* **What the task requires**
Set down all of the data that follows word for word, without the images.

Saved data entries:
:::

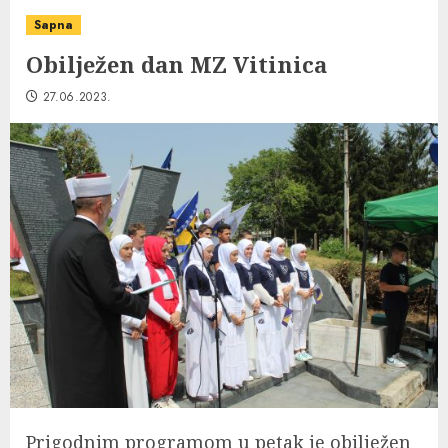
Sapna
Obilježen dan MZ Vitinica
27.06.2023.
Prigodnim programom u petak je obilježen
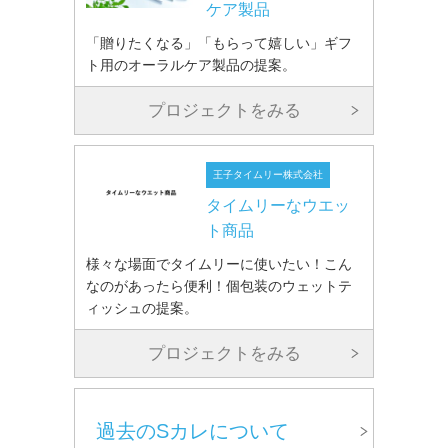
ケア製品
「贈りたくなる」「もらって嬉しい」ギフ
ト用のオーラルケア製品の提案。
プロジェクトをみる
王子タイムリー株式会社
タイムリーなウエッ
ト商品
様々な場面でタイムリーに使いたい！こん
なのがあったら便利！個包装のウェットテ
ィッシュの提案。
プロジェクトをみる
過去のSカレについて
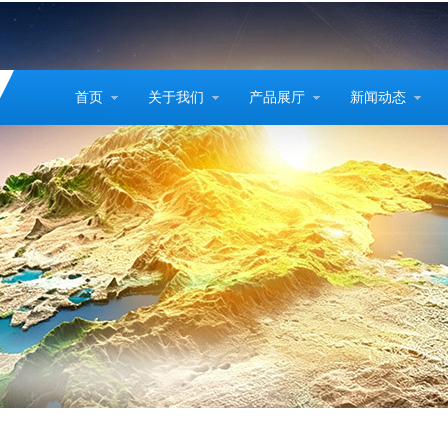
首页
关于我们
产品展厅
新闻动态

:::

* **Response to the exercise**
Sapna
Obilježen dan MZ Vitinica
27.06.2023.
Prigodnim programom u petak je obilježen
ケア製品
「贈りたくなる」「もらって嬉しい」ギフ
ト用のオーラルケア製品の提案。
プロジェクトをみる
王子タイムリー株式会社
タイムリーなウエッ
ト商品
様々な場面でタイムリーに使いたい！こん
なのがあったら便利！個包装のウェットテ
ィッシュの提案。
プロジェクトをみる
過去のSカレについて
首页
关于我们
产品展厅
新闻动态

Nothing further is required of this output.